(Stored items)
▼▼▼

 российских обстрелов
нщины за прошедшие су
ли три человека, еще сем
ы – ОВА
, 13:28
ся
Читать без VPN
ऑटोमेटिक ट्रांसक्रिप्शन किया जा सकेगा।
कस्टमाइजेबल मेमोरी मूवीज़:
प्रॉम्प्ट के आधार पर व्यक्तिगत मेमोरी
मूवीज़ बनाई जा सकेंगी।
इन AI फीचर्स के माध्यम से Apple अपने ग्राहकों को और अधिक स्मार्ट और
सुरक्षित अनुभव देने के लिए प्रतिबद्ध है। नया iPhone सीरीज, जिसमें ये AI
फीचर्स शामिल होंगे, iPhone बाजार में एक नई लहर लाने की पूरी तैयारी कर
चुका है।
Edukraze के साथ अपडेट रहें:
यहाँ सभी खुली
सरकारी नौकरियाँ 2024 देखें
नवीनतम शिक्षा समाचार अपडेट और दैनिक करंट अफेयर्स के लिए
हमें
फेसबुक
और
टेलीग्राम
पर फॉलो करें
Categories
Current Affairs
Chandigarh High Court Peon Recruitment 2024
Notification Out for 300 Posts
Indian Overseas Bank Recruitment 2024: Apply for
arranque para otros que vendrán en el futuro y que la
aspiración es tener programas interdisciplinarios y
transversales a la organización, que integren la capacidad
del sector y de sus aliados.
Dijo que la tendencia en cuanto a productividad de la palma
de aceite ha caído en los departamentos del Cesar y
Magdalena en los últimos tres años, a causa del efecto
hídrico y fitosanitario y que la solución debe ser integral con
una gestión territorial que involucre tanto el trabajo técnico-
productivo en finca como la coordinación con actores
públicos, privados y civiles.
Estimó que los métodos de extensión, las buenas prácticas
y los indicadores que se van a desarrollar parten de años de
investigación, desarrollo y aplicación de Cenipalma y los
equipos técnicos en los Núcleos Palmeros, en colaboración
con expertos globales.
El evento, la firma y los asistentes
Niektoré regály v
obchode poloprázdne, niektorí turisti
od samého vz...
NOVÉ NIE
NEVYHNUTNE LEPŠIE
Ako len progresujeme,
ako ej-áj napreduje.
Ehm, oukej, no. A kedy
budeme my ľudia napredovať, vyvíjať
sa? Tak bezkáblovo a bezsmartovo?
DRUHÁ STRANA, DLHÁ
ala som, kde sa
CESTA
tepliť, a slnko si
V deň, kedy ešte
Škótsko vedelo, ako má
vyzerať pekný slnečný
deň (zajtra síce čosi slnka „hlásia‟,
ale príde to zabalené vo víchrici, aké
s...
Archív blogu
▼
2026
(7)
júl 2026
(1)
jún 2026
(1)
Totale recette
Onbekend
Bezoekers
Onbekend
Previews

▲▲▲
▼▼▼

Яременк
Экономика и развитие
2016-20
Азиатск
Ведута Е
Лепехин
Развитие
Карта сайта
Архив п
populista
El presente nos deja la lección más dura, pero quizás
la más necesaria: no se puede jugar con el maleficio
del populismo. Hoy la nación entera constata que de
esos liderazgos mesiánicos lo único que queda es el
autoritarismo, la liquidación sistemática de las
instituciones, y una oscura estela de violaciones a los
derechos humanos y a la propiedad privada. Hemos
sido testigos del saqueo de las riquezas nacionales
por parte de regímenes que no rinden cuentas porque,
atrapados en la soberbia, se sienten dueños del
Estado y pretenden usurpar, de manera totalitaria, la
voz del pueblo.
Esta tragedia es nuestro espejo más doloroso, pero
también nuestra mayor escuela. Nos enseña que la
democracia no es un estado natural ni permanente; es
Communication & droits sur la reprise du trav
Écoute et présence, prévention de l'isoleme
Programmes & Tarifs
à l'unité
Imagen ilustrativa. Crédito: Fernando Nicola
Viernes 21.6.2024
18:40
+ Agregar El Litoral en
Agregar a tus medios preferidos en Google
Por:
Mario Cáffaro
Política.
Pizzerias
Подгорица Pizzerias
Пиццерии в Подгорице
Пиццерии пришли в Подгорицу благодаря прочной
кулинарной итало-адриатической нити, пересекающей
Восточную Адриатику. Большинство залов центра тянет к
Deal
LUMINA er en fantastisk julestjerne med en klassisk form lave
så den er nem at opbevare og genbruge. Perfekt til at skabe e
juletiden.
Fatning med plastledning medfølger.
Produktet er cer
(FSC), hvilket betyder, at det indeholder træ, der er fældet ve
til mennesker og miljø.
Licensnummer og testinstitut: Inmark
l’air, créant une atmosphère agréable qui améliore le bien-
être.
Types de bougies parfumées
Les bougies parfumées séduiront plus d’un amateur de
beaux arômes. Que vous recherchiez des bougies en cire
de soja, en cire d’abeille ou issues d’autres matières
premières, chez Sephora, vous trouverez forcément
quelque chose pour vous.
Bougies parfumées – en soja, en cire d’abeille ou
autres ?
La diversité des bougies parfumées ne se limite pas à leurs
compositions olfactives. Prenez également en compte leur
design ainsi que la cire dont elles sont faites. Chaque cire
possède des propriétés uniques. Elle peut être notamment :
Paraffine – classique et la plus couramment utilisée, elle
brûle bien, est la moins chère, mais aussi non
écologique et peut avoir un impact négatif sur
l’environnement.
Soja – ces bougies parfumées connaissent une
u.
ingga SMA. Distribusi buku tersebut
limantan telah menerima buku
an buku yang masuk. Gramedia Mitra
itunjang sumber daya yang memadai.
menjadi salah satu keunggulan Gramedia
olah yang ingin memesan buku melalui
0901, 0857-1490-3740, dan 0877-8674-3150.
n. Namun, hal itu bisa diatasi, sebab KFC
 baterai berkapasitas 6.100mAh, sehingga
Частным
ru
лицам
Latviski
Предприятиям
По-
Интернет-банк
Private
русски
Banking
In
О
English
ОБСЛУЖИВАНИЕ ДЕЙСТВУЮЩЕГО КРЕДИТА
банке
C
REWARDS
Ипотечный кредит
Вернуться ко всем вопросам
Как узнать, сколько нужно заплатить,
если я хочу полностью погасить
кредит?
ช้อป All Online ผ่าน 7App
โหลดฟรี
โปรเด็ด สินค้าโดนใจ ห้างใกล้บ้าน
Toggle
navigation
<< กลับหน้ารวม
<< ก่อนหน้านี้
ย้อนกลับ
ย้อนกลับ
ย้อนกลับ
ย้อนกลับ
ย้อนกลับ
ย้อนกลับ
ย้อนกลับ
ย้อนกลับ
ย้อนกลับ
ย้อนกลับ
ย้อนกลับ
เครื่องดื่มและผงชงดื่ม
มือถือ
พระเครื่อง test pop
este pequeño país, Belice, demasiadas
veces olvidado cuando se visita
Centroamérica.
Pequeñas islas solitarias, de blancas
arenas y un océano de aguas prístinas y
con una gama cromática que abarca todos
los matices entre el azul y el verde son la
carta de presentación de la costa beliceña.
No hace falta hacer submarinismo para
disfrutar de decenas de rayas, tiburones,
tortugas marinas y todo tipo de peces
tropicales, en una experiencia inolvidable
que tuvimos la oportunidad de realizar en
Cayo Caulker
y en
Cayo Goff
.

▲▲▲
▼▼▼

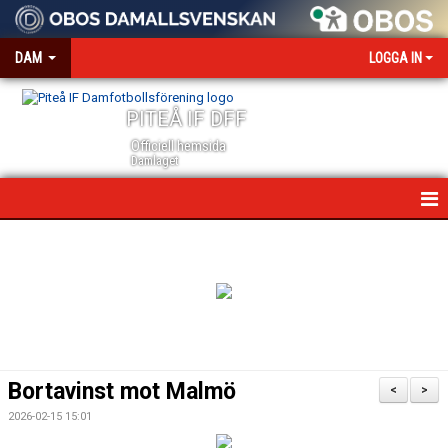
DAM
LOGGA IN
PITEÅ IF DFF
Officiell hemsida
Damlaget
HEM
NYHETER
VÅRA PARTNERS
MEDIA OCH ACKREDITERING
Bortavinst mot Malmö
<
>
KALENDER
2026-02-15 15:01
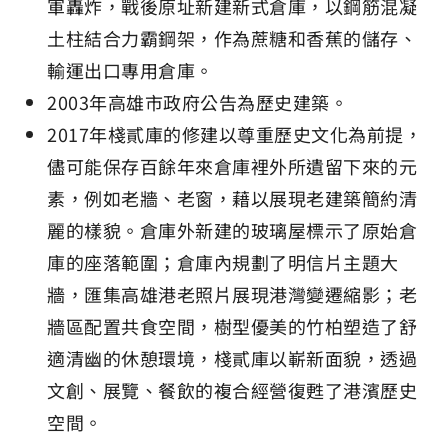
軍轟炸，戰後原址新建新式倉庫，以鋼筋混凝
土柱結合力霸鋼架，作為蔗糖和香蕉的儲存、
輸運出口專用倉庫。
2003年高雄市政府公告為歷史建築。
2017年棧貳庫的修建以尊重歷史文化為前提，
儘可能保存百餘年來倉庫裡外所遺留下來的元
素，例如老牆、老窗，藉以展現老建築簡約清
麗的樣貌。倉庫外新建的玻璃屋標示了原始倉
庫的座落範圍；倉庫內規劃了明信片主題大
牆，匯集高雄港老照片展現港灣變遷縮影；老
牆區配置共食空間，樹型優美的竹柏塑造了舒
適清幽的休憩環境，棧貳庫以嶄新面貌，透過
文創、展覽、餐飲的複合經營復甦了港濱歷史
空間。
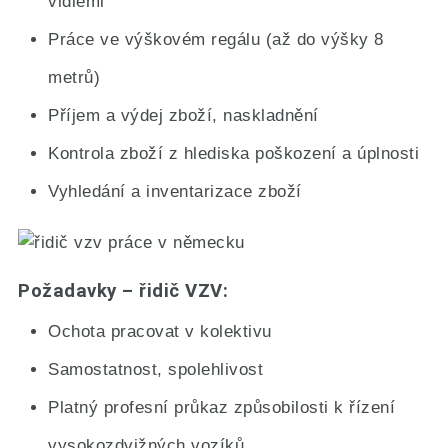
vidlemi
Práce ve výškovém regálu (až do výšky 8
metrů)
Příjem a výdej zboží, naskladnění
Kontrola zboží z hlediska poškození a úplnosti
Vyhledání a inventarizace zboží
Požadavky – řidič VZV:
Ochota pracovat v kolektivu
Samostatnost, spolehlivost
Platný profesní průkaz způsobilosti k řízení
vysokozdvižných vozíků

▲▲▲

## TASK BRIEF
Report the number of lines in the entries above that include the string "être". Give nothing but the number.

## EXERCISE RESULT
2